──────── Records supplied

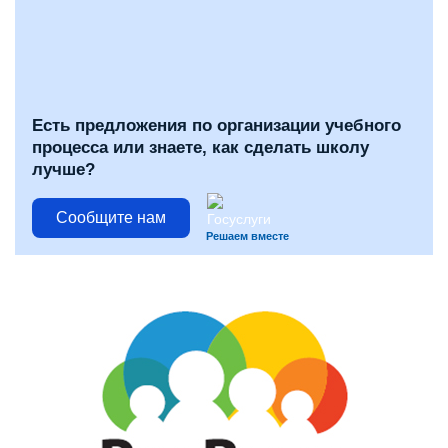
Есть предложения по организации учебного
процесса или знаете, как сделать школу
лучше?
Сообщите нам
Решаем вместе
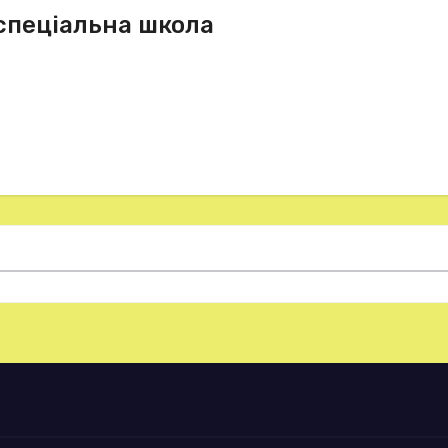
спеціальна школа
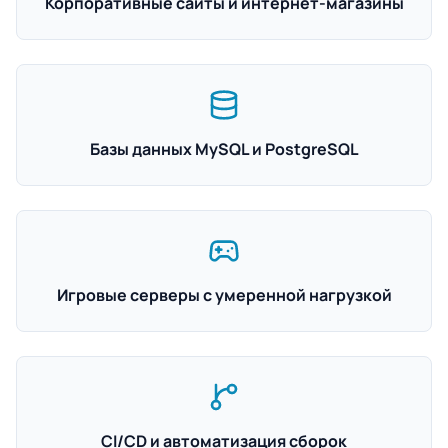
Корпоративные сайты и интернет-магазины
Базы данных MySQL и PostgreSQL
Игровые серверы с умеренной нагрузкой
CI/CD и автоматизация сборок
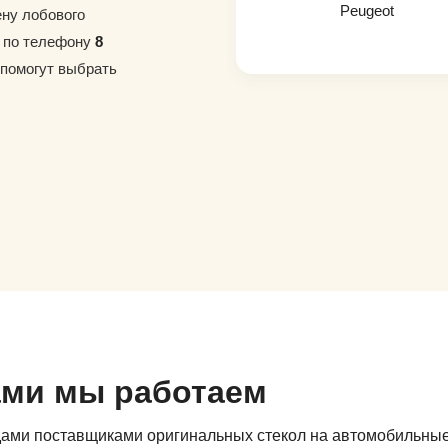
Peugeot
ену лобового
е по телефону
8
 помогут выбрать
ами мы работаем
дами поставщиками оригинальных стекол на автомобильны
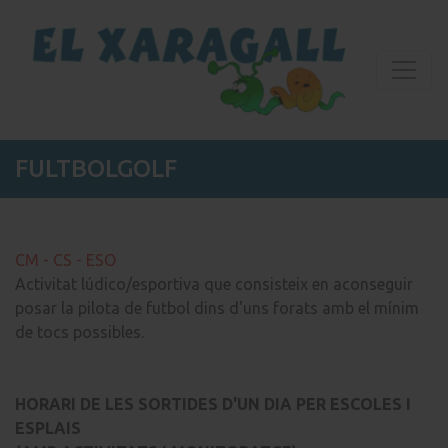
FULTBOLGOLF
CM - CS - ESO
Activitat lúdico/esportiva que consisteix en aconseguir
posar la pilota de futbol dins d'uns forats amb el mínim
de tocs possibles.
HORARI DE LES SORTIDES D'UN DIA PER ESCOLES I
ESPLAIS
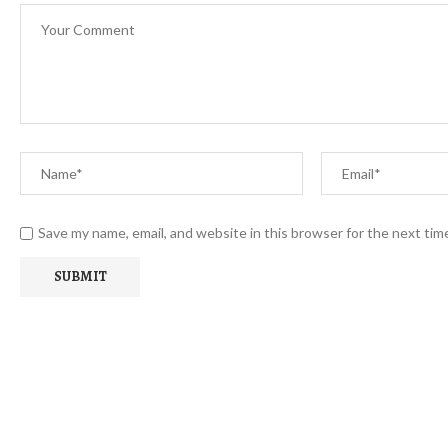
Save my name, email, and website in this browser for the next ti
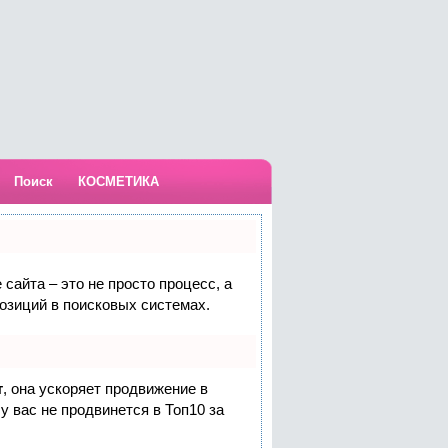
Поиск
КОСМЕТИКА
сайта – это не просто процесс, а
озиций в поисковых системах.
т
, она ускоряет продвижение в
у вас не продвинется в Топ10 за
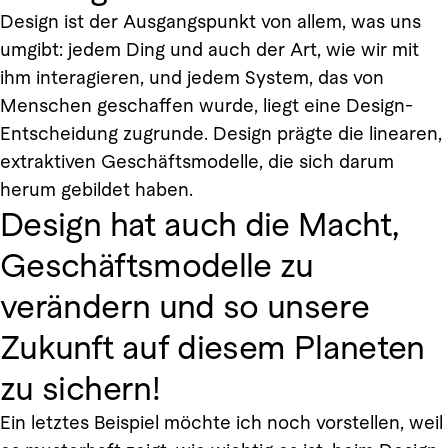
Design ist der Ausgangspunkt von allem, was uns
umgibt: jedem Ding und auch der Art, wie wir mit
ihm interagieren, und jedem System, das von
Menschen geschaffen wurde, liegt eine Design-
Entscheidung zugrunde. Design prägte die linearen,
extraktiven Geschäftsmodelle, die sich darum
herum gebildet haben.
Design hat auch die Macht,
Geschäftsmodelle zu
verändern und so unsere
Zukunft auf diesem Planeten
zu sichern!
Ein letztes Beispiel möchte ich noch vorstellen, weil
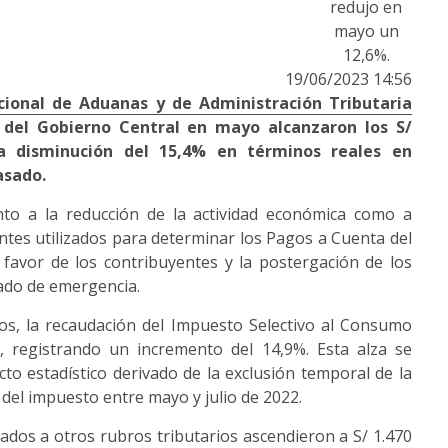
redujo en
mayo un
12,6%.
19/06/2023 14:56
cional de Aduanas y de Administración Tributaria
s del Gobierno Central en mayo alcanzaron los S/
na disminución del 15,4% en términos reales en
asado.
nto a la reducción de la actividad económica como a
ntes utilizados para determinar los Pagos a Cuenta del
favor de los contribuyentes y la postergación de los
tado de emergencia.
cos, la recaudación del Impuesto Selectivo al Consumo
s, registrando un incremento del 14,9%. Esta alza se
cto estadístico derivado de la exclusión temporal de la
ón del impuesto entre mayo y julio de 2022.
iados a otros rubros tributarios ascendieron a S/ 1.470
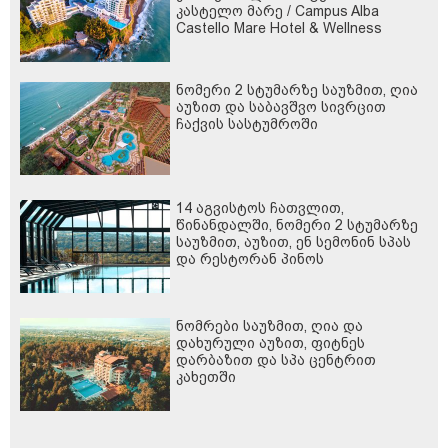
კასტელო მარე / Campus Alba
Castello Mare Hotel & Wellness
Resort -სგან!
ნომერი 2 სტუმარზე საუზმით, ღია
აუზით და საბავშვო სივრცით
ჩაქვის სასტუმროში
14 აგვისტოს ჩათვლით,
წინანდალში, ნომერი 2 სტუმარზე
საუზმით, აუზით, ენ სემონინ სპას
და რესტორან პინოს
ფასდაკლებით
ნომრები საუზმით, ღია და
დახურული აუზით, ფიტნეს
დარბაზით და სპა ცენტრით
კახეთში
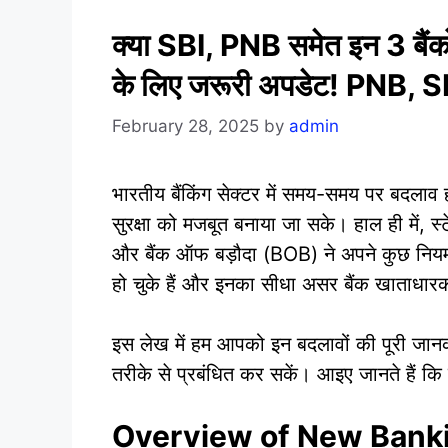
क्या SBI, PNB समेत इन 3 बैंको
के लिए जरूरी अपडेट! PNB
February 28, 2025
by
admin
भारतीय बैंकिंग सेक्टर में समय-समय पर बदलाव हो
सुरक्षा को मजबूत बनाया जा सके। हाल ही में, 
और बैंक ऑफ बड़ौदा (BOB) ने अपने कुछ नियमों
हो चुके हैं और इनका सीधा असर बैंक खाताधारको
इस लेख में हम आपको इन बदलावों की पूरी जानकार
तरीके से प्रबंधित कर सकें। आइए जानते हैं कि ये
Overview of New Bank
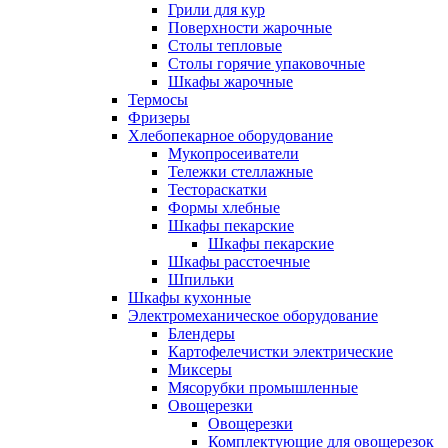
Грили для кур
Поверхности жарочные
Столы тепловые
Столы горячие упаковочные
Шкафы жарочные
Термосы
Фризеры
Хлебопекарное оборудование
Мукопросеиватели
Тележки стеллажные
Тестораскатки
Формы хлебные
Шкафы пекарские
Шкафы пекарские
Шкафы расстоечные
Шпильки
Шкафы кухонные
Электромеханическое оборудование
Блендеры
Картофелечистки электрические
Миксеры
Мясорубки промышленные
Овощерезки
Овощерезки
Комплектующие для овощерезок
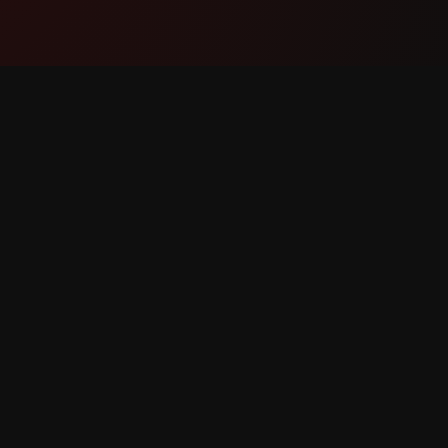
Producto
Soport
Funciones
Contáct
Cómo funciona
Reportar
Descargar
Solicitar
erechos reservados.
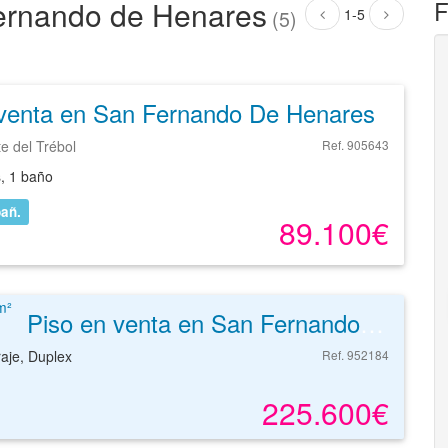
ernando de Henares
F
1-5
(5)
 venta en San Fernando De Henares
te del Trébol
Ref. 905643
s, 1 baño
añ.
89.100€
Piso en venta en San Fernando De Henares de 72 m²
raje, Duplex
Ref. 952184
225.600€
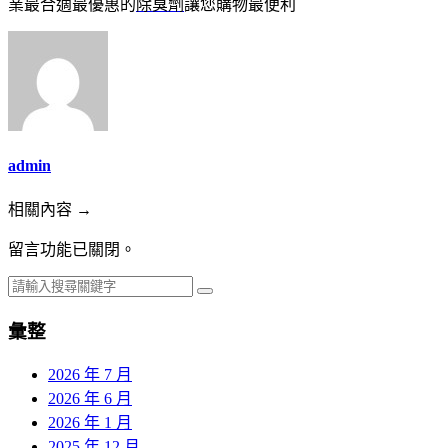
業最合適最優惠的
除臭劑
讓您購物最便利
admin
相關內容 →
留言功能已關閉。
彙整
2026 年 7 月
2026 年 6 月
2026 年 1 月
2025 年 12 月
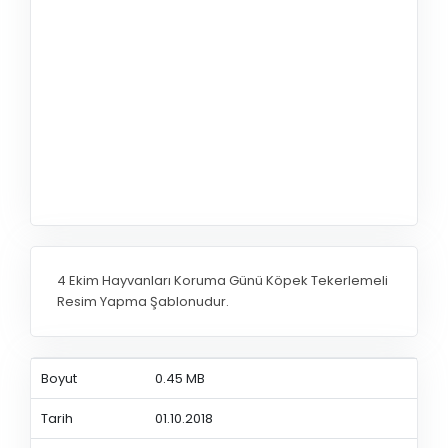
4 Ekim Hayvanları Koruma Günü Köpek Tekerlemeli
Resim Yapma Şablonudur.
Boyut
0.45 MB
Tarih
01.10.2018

────────────────

-- Work to complete --
A faithful, complete copy of the entries is required, without the pictures.

-- Result of the task --
Есть предложения по организации учебного
процесса или знаете, как сделать школу
лучше?
Сообщите нам
Решаем вместе
спеціальна школа
Корпоративные сайты и интернет-магазины
Базы данных MySQL и PostgreSQL
Игровые серверы с умеренной нагрузкой
CI/CD и автоматизация сборок
Peugeot
ену лобового
е по телефону
8
 помогут выбрать
ами мы работаем
дами поставщиками оригинальных стекол на автомобильны
FULTBOLGOLF
CM - CS - ESO
Activitat lúdico/esportiva que consisteix en aconseguir
posar la pilota de futbol dins d'uns forats amb el mínim
de tocs possibles.
HORARI DE LES SORTIDES D'UN DIA PER ESCOLES I
ESPLAIS
Save my name, email, and website in this browser for the next ti
Поиск
КОСМЕТИКА
сайта – это не просто процесс, а
озиций в поисковых системах.
т
, она ускоряет продвижение в
у вас не продвинется в Топ10 за
Design ist der Ausgangspunkt von allem, was uns
umgibt: jedem Ding und auch der Art, wie wir mit
ihm interagieren, und jedem System, das von
Menschen geschaffen wurde, liegt eine Design-
Entscheidung zugrunde. Design prägte die linearen,
extraktiven Geschäftsmodelle, die sich darum
herum gebildet haben.
Design hat auch die Macht,
Geschäftsmodelle zu
verändern und so unsere
Zukunft auf diesem Planeten
zu sichern!
Ein letztes Beispiel möchte ich noch vorstellen, weil
redujo en
mayo un
12,6%.
19/06/2023 14:56
cional de Aduanas y de Administración Tributaria
s del Gobierno Central en mayo alcanzaron los S/
na disminución del 15,4% en términos reales en
asado.
nto a la reducción de la actividad económica como a
ntes utilizados para determinar los Pagos a Cuenta del
favor de los contribuyentes y la postergación de los
tado de emergencia.
cos, la recaudación del Impuesto Selectivo al Consumo
s, registrando un incremento del 14,9%. Esta alza se
cto estadístico derivado de la exclusión temporal de la
ón del impuesto entre mayo y julio de 2022.
iados a otros rubros tributarios ascendieron a S/ 1.470
კასტელო მარე / Campus Alba
Castello Mare Hotel & Wellness
Resort -სგან!
ნომერი 2 სტუმარზე საუზმით, ღია
აუზით და საბავშვო სივრცით
ჩაქვის სასტუმროში
14 აგვისტოს ჩათვლით,
წინანდალში, ნომერი 2 სტუმარზე
საუზმით, აუზით, ენ სემონინ სპას
და რესტორან პინოს
ფასდაკლებით
ნომრები საუზმით, ღია და
დახურული აუზით, ფიტნეს
დარბაზით და სპა ცენტრით
კახეთში
क्या SBI, PNB समेत इन 3 बैंको
के लिए जरूरी अपडेट! PNB
February 28, 2025
by
admin
भारतीय बैंकिंग सेक्टर में समय-समय पर बदलाव हो
सुरक्षा को मजबूत बनाया जा सके। हाल ही में, 
और बैंक ऑफ बड़ौदा (BOB) ने अपने कुछ नियमों
हो चुके हैं और इनका सीधा असर बैंक खाताधारको
इस लेख में हम आपको इन बदलावों की पूरी जानकार
तरीके से प्रबंधित कर सकें। आइए जानते हैं कि ये
Overview of New Bank
Грили для кур
Поверхности жарочные
Столы тепловые
Столы горячие упаковочные
Шкафы жарочные
Термосы
Фризеры
Хлебопекарное оборудование
Мукопросеиватели
Тележки стеллажные
Тестораскатки
Формы хлебные
Шкафы пекарские
Шкафы пекарские
Шкафы расстоечные
Шпильки
Шкафы кухонные
Электромеханическое оборудование
Блендеры
Картофелечистки электрические
Миксеры
Мясорубки промышленные
Овощерезки
Овощерезки
Комплектующие для овощерезок
Producto
Soport
Funciones
Contáct
Cómo funciona
Reportar
Descargar
Solicitar
erechos reservados.
ernando de Henares
F
1-5
(5)
 venta en San Fernando De Henares
te del Trébol
Ref. 905643
s, 1 baño
añ.
89.100€
Piso en venta en San Fernando De Henares de 72 m²
raje, Duplex
Ref. 952184
225.600€
業最合適最優惠的
除臭劑
讓您購物最便利
admin
相關內容 →
留言功能已關閉。
彙整
2026 年 7 月
2026 年 6 月
2026 年 1 月
2025 年 12 月
4 Ekim Hayvanları Koruma Günü Köpek Tekerlemeli
Resim Yapma Şablonudur.
Boyut
0.45 MB
Tarih
01.10.2018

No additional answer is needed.